The United States is one of few industrialized countries where maternal death rates are rising.1 Rates of maternal mortality in the United States are also higher among certain groups than others, including African-American women, who are three to four times more likely to die during pregnancy or childbirth than are White women.2 Sadly, the vast majority of these deaths are preventable.
Efforts to reduce stagnant maternal death rates and to address racial disparities began in the mid-1980s, when the Centers for Disease Control and Prevention (CDC) formed the Maternal Mortality Study Group in collaboration with the American Congress of Obstetricians and Gynecologists (ACOG). The Study Group called for state-based maternal mortality review teams to identify and review all pregnancy-associated deaths in order to identify problems and possible solutions.3
“Pregnancy-associated” deaths are deaths that occurred either during pregnancy or within one year of pregnancy — regardless of the cause of death or the pregnancy outcome (i.e., abortion, miscarriage, still birth, birth). The Study Group used this broad definition in order to better identify deaths not due to the specific reasons reflected in the “cause of death” codes. These case reviews are more critical today than ever before to improve our understanding of the events leading to maternal deaths and the formulation of corrective strategies.4 Hopefully, these reviews can help accelerate reductions in the U.S. maternal mortality rates.

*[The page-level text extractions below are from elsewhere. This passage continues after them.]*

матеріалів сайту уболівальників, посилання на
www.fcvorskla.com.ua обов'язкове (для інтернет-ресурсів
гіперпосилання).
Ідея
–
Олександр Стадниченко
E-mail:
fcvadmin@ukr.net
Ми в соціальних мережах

Teams composed of experts from a variety of disciplines work together to identify what happened, and why. Strengths, gaps, and the need for additional resources can be identified by those most knowledgeable about policies and practices associated with their specific discipline. State-based maternal death reviews are anonymous, confidential, and nonjudgmental. Team members do not know the names of decedents, health care providers, or the facilities where care was received.

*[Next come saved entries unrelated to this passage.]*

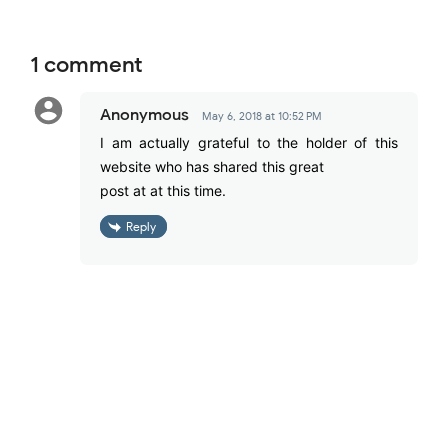
1 comment
Anonymous
May 6, 2018 at 10:52 PM
I am actually grateful to the holder of this
website who has shared this great
post at at this time.
Reply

These teams review psychosocial, clinical, and medical factors associated with each case. For each case, the team answers several questions: Which agencies met this woman in the days or years before her pregnancy? Which agencies or providers might have gathered more information, provided additional resources, and/or sought alternatives to address an identified need? Had someone known of an existing condition, might they have referred her for additional evaluations or treatment? Were appropriate services available and accessible to the woman who died? How and where could changes be made to reduce the likelihood of a similar death occurring in the future?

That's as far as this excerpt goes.